Less than 24 hours later, that mural depicting pride and culture was vandalized, covered by a black aerosol paint.
" It is a reminder to all that more work must be done to prevent xenophobic incidents like this from happening again, "he read from The Club on Facebook – a grim testimony to the current political climate surrounding Hispanic Americans and immigrants in the United States.
Even before Donald Trump set foot in the Oval Office, his inflammatory and anti-immigrant rhetoric oppressed people of color and stoked the fury of white supremacy and the white nationalist groups.
The number of hate crimes and hate incidents throughout the country en ]. In the 10 largest cities in the world, In the country, hate crimes reported in 2017 increased 12.5 percent over the previous year.
"Fears of incidents like this occurred in our community, since other minority communities in Duke had already been victims of specific crimes," co-president of Mi Gente Sujeiry Jimenez said mitú . "I felt devastated but not completely surprised".
The Bureau of Justice Statistics estimates that each year 250,000 hate crimes are committed in the United States, most of which go unreported.
The upheaval of fears is the Trump government's offensive against legal and illegal immigration. Although it has not reached two of its most important goals: building a wall on the US border. UU.-Mexico and deport up to 3 million unauthorized immigrants with criminal records, has been successful in other aspects.

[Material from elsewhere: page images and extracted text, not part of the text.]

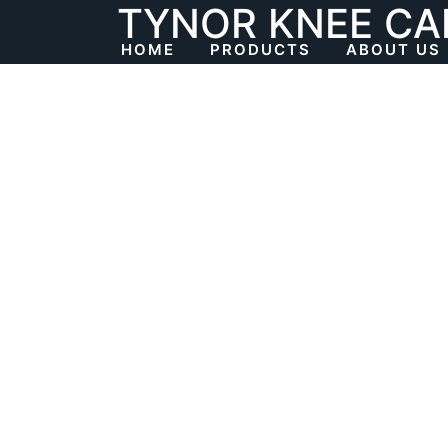
TYNOR KNEE CA
Skip
to
HOME
PRODUCTS
ABOUT US
content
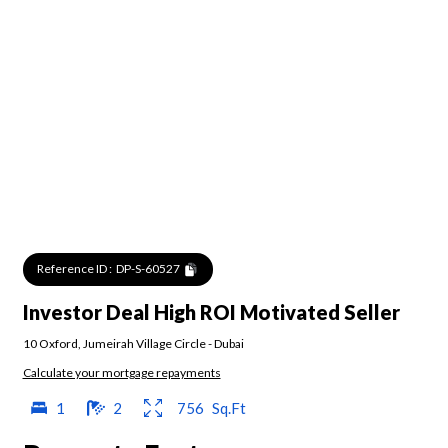
Reference ID :
DP-S-60527
Investor Deal High ROI Motivated Seller
10 Oxford
,
Jumeirah Village Circle
-
Dubai
Calculate your mortgage repayments
1
2
756
Sq.Ft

Under Trump, the United States has seen an increase in arrests related to immigration, a record number of refugee resettlements and a disastrous family separation policy.
Despite this, the Duke students were not going to let the vandalism get the better of them.
The group organized and reconvened a few hours after the incident to honor the reason they painted the mural: Hispanic Heritage Month, 15 from September to October 15, which recognizes the contributions of Hispanics and Latin Americans. The students channeled that in their challenging efforts.
On the black paint, they painted the proverb "They tried to bury us, they did not know we were seeds". To his left, they repainted the mural.
"While a local graffiti artist acknowledged that he 'tagged' the painting and apologized directly to the students for that, it does not erase the impact on My People and the Latinx community at Duke, which is understandably shocked for the incident, "said Michael Schoenfeld, vice president of public affairs for Duke, in a statement to HuffPost. "Duke continues to use this incident as a catalyst for continuing education around inclusion and diversity, something we hope will activate the entire community."
The university has been dealing with incidents of hate on campus. The Mary Lou Williams Black Culture Center of the university was defaced shortly before the start of the fall classes, with "n **** r" written on the name of the center in the building lobby. After the disfigurement of the mural and a difficult start to the school year, students and administration are baffled, but students try to stay positive to challenge hatred.
"Today we are going to continue with this incident, we will rise and we will remain strong", read the declaration of My People. "The united community will never be defeated" or "A united community, we will never be defeated."